Thursday, December 18, 2014

Horsehoes

The horseshoe theory has always been a little too simplistic and incomplete for American politics. There's no left-wing version of the"tea party" and Keith Olbermann really isn't our Rush Limbaugh. A few years ago, when Jon Stewart held his rally for moderation, I maintained that to suggest that there's parity in partisan religiosity was absurd, but now, given the rise of social media (or my just becoming more aware of it), I'm not so sure of that anymore.

I picked up John Avlon's Wingnuts yesterday after it had been taunting me on my library's new books shelf for the past couple weeks. It focuses mostly on the right's special brand of crazy (with the exception of the aforementioned Olbermann, who gets a meaty chapter), but I think there's plenty of room for criticism of the left's fringe players. Fortunately for us they don't usually get elected to congress or score talking head gigs on CNN. But Tumblr and Twitter has made hashtag activism credible on a mainstream-ish stage and given a platform to those who want to cancel a popular TV show because they don't understand satire. (Of course not all hashtag campaigns are misguided -- some are even pretty amazing like the recent #blacklivesmatter to show solidarity with anti-racist activists during the recent protests over the deaths of Mike Brown and Eric Garner.)

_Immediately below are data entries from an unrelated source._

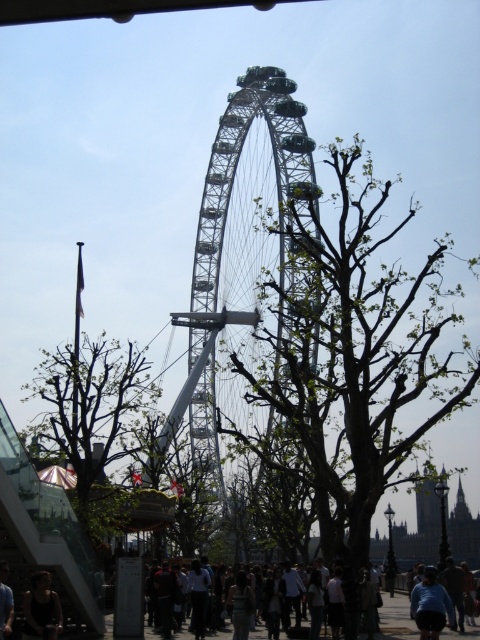 You are a tourist visiting the London Eye and want to take a photo that includes both the green leafy tree at left and the blue denim jeans at lower right. Which object should you focus on first to ensure both are in frame?

You should focus on the green leafy tree at left first because it is larger in size than the blue denim jeans at lower right, so it will require more space in the frame.

You are standing at the center of the London Eye area and want to take a photo of the blue denim jeans at lower right. Which direction should you face to ensure the London Eye Ferris wheel is partially visible in the background?

The blue denim jeans at lower right is located at point [430,605], so you should face towards the lower right direction to capture the London Eye Ferris wheel partially in the background. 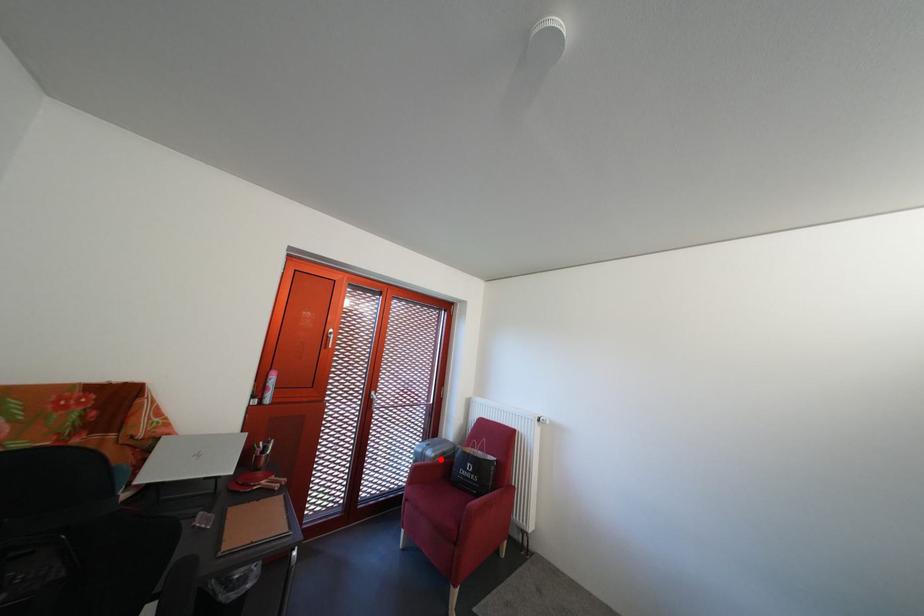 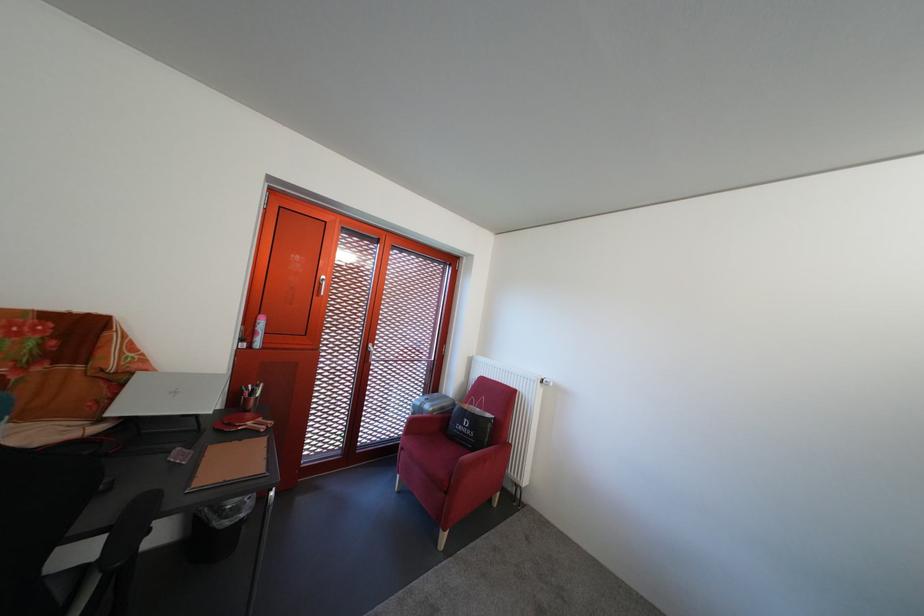 Locate, in the second image, the point that corresponds to the highlighted location in the first image.

(439, 413)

The extreme left and the extreme right do meet somewhere on the outskirts of sensibility, if only in their authoritarian tactics. Recently a women's studies professor gained notority for stealing an anti-abortion sign from protesters claiming that she was "triggered" by it. I think anti-choicers' views are abohorent too, but I absolutely support their right to express them. This is where I usually deviate from the progressive ideology. Trigger warnings and the idea that one should be "protected" from offensive speech may not be censorship in the legal sense, but it's still a form of control I'll never be comfortable with and still call myself a liberal. When the parameters become so narrow and dissent is routinely discouraged, there's very little room for actual discussion.

One more thing that Avlon mentioned, somewhat tangentially related, but as someone with a foot in both white working-class society and middle-class progressivism, this is important to me. He says, "These folks feel like a minority because they fear they are going to be a minority." There's a little more to it than that. It's true that liberals have pretty much abandoned working-class white people who'll vote according their moral compass even when it contradicts their economic interests. (Jonathan Haidt has written a great book on liberal and conservative morality.) It's also important to note that classism is not only tolerated among liberals, but sometimes actively encouraged because we're not like "those people" -- racist, uneducated rednecks. I actually do understand this, and at times I feel as though I have to lean even farther left to prove that I'm not Joe the Plumber.